The study characterizes the test error of joint training with "training data + synthetic data" using high-dimensional ridgeless regression theory. It proves that only covariance shift affects generalization, while mean shift surprisingly does not, and derives an extremely simple synthetic data selection criterion—covariance matching—that matches or exceeds all recent CLIP-based screening methods in real-world image/text classification.

Background & Motivation

  • Background: Generative models are becoming increasingly powerful, raising expectations for "generating infinite synthetic data to train classifiers" (especially in scenarios of data scarcity, privacy, and class imbalance). However, experimental conclusions have been contradictory—some report improvements, others question if it is better than retrieving more real data, and some even warn of model collapse and additional bias.
  • Limitations of Prior Work: In practice, only heuristic slogans like "synthetic data should be close to the real distribution" exist. It remains unclear which properties of the distribution actually determine the generalization error. Various screening methods (pruning by CLIP similarity, sampling by text embeddings, clustering for representatives) are empirically tested but lack theoretical support and fail to explain when they succeed or fail.
  • Key Challenge: The difference between synthetic and real data is reflected in both mean shift \(\mu_t \neq \mu_s\) and covariance shift \(\Sigma_t \neq \Sigma_s\).
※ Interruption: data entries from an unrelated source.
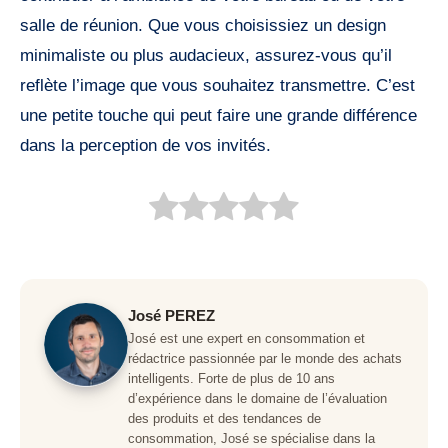
salle de réunion. Que vous choisissiez un design
minimaliste ou plus audacieux, assurez-vous qu’il
reflète l’image que vous souhaitez transmettre. C’est
une petite touche qui peut faire une grande différence
dans la perception de vos invités.
José PEREZ
José est une expert en consommation et
rédactrice passionnée par le monde des achats
intelligents. Forte de plus de 10 ans
d’expérience dans le domaine de l’évaluation
des produits et des tendances de
consommation, José se spécialise dans la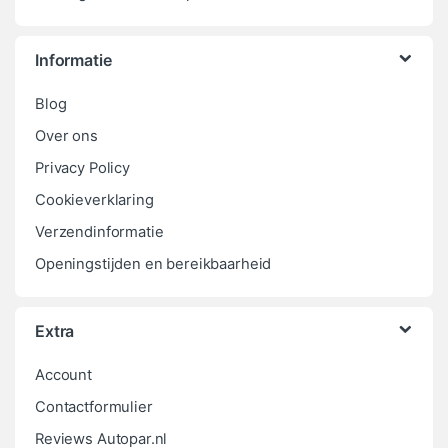
Informatie
Blog
Over ons
Privacy Policy
Cookieverklaring
Verzendinformatie
Openingstijden en bereikbaarheid
Extra
Account
Contactformulier
Reviews Autopar.nl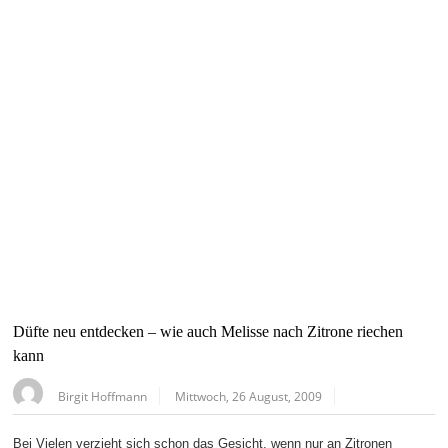
Düfte neu entdecken – wie auch Melisse nach Zitrone riechen
kann
Birgit Hoffmann
Mittwoch, 26 August, 2009
Bei Vielen verzieht sich schon das Gesicht, wenn nur an Zitronen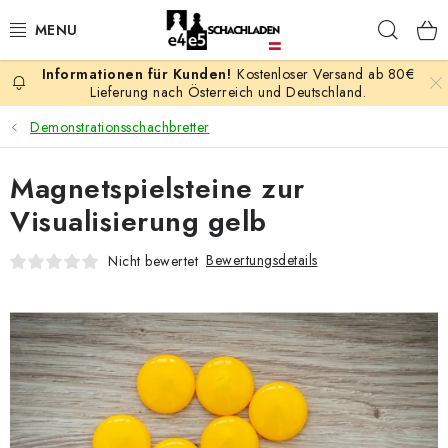
Zum
Such
Inhalt
springen
Kostenloser Versand ab 80€
AKTION
Lieferung nach Österreich und Deutschland.
Demonstrationsschachbretter
SCHACHSPIELE
Magnetspielsteine zur
SCHACHFIGUREN
Visualisierung gelb
SCHACHBRETTER
Bewertungsdetails
Nicht bewertet
SCHACHUHREN
SCHACHBÜCHER
SCHACH-ANTIQUITÄTENLADEN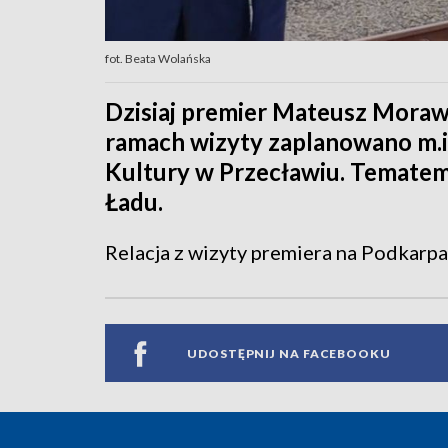
fot. Beata Wolańska
Dzisiaj premier Mateusz Morawi
ramach wizyty zaplanowano m.i
Kultury w Przecławiu. Tematem
Ładu.
Relacja z wizyty premiera na Podkarpa
UDOSTĘPNIJ NA FACEBOOKU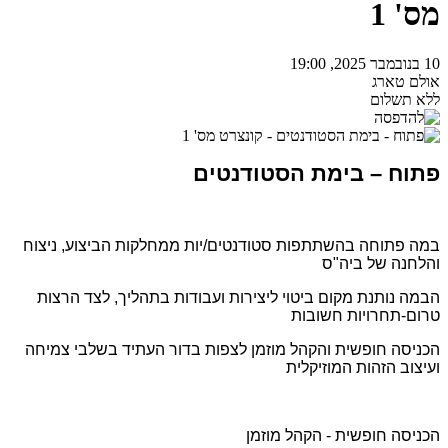
מס' 1
10 בנובמבר 2025, 19:00
אולם טארג
ללא תשלום
פתוח – בימת הסטודנטים
במה פתוחה בהשתתפות סטודנטים/יות ממחלקות הביצוע, ניצוח
והלחנה של ביה"ס
הבמה נותנת מקום ביטוי ליצירות ועבודות בתהליך, לצד הרצות
טרום-תחרויות חשובות
הכניסה חופשית והקהל מוזמן לצפות בדור העתיד בשלבי צמיחה
ועיצוב הזהות המוזיקלית
הכניסה חופשית - הקהל מוזמן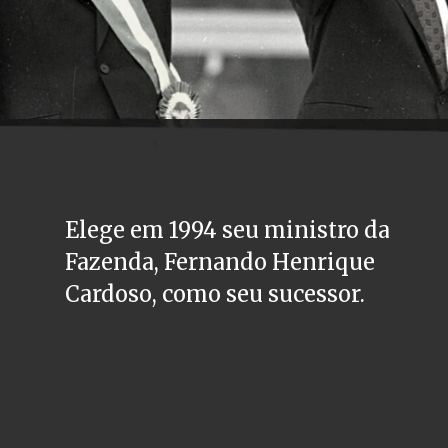
Elege em 1994 seu ministro da 
Fazenda, Fernando Henrique 
Cardoso, como seu sucessor.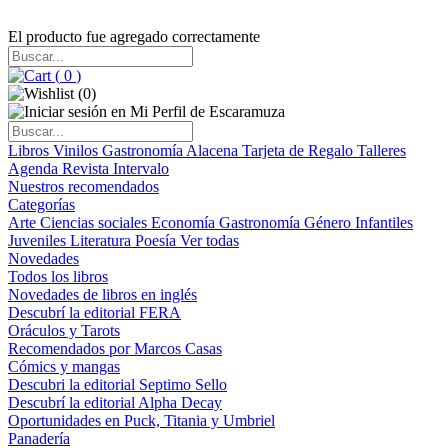
El producto fue agregado correctamente
(
0
)
(
0
)
Libros
Vinilos
Gastronomía
Alacena
Tarjeta de Regalo
Talleres
Agenda
Revista Intervalo
Nuestros recomendados
Categorías
Arte
Ciencias sociales
Economía
Gastronomía
Género
Infantiles
Juveniles
Literatura
Poesía
Ver todas
Novedades
Todos los libros
Novedades de libros en inglés
Descubrí la editorial FERA
Oráculos y Tarots
Recomendados por Marcos Casas
Cómics y mangas
Descubri la editorial Septimo Sello
Descubrí la editorial Alpha Decay
Oportunidades en Puck, Titania y Umbriel
Panadería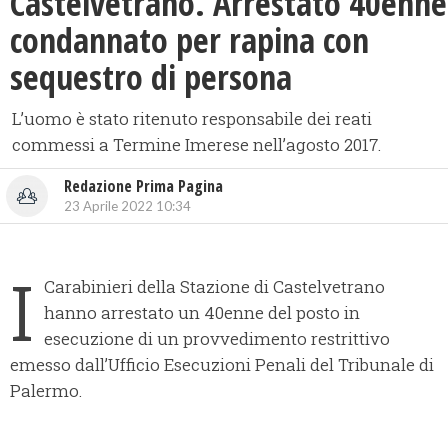
Castelvetrano. Arrestato 40enne
condannato per rapina con
sequestro di persona
L’uomo è stato ritenuto responsabile dei reati
commessi a Termine Imerese nell’agosto 2017.
Redazione Prima Pagina
23 Aprile 2022 10:34
I
Carabinieri della Stazione di Castelvetrano
hanno arrestato un 40enne del posto in
esecuzione di un provvedimento restrittivo
emesso dall’Ufficio Esecuzioni Penali del Tribunale di
Palermo.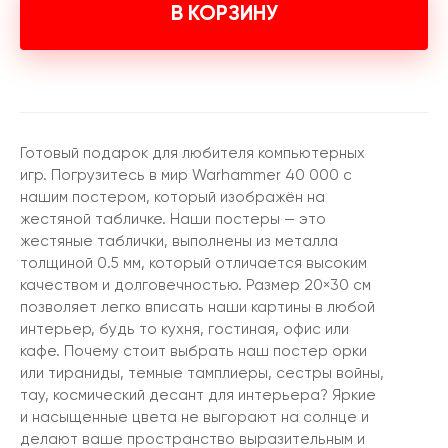
В КОРЗИНУ
Готовый подарок для любителя компьютерных
игр. Погрузитесь в мир Warhammer 40 000 с
нашим постером, который изображён на
жестяной табличке. Наши постеры — это
жестяные таблички, выполнены из металла
толщиной 0.5 мм, который отличается высоким
качеством и долговечностью. Размер 20×30 см
позволяет легко вписать наши картины в любой
интерьер, будь то кухня, гостиная, офис или
кафе. Почему стоит выбрать наш постер орки
или тираниды, темные тамплиеры, сестры войны,
тау, космический десант для интерьера? Яркие
и насыщенные цвета не выгорают на солнце и
делают ваше пространство выразительным и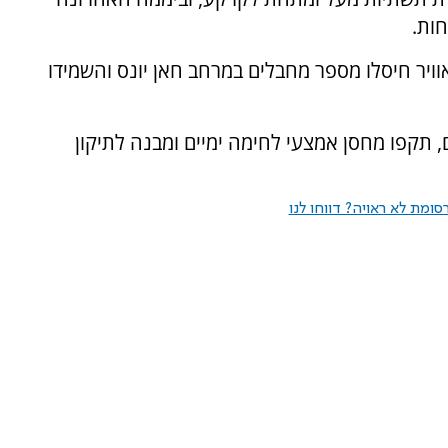
ות.
וגדה 36 בשיתוף חיל האוויר חיסלו מספר מחבלים במרחב חאן יונס והשמידו
ם, תקפו מחסן אמצעי לחימה ימיים ומבנה לתיקון
ומת לא ראויה? דווחו לנו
Most existing screening methods essentially focus on "aligning means/centers" (center matching, text matching, etc.), yet no one has asked: is mean alignment truly important?
  • Goal: To place the question (Q) "how to select a synthetic set \((X_s, y_s)\) to minimize test error" into a rigorously solvable high-dimensional linear regression framework, precisely characterizing the dependence of test error on various distributional parameters, and subsequently deriving selection criteria with theoretical optimality guarantees.
  • Core Idea: [Theoretical Conclusion] Provided that the training data is not too scarce, the limit test error of joint training depends only on the covariance matrices \(\Sigma_t, \Sigma_s\) (via \(M = \Sigma_s^{1/2}\Sigma_t^{-1/2}\)) and is completely independent of the means \(\mu_t, \mu_s\); [Practical Criterion] Therefore, aligning the covariance of synthetic data to that of real data (\(\Sigma_s \propto \Sigma_t\)) is optimal, without the need to worry about mean alignment.

Method

Overall Architecture

The paper follows a three-stage path: "theoretical characterization → deriving the optimal criterion → empirical implementation." It first models data augmentation as a two-stage linear Gaussian model, solving for the excess risk of the min-norm least squares solution (i.e., the interpolating solution from gradient descent initialized at 0). It then uses random matrix theory to provide a deterministic equivalent of the risk under the \(n, p \to \infty\) scaling. Finding that this equivalent expression contains only covariances, it reduces "data selection" to an "optimization problem for \(\Sigma_s\)," proving covariance matching is optimal. Finally, the abstract conclusion is translated into a greedy algorithm and empirically tested on real image classification using CLIP/DINO feature spaces.

flowchart TD
    A["Real training set (Xt,yt)<br/>μt, Σt"] --> C["Concatenated data X=[Xt;Xs]<br/>min-norm least squares β̂"]
    B["Synthetic pool (Xs,ys)<br/>μs, Σs"] --> C
    C --> D["Random Matrix Theory<br/>Deterministic Equivalent R(M)"]
    D --> E["Key Finding: Depends only on covariance<br/>M=Σs^{1/2}Σt^{-1/2}, independent of μ"]
    E --> F["Optimize Σs ⟹ Σs∝Σt is optimal<br/>(Covariance Matching)"]
    F --> G["Greedy Algorithm: On CLIP features,<br/>minimize ‖Σ̂(S)−Σ̂t‖_F sample-by-sample"]

Key Designs

1. High-dimensional regression modeling with non-zero means: Taking "the test set cannot be decentralized" seriously. The paper models both the training and synthetic sets as \(y^{(i)} = X^{(i)}\beta + \varepsilon^{(i)}\), where the row vectors \(X^{(i)} = Z^{(i)}(\Sigma^{(i)})^{1/2} + \mathbf{1}\mu_{(i)}^\top\) possess non-zero means \(\mu_{(i)}\), and \(\beta\) is shared between real and synthetic sides (i.e., conditional label distributions are consistent). A key difference from prior works like Yang et al. (2025) and Song et al. (2024) is that they assumed zero-mean data, whereas this paper points out that the test distribution cannot be decentralized—because knowing the mean of a test sample is equivalent to knowing its unknown label, so mean shifts must be explicitly preserved in the analysis. Excess risk is defined as \(R_X(\hat\beta;\beta) = \mathbb{E}[\|\hat\beta - \beta\|^2_{\Sigma_t + \mu_t\mu_t^\top} \mid X]\). Note that the metric matrix \(\Sigma_t + \mu_t\mu_t^\top\) includes both covariance and mean outer product terms specifically to keep the potential influence of the mean "on the table" before theoretically proving it eventually vanishes.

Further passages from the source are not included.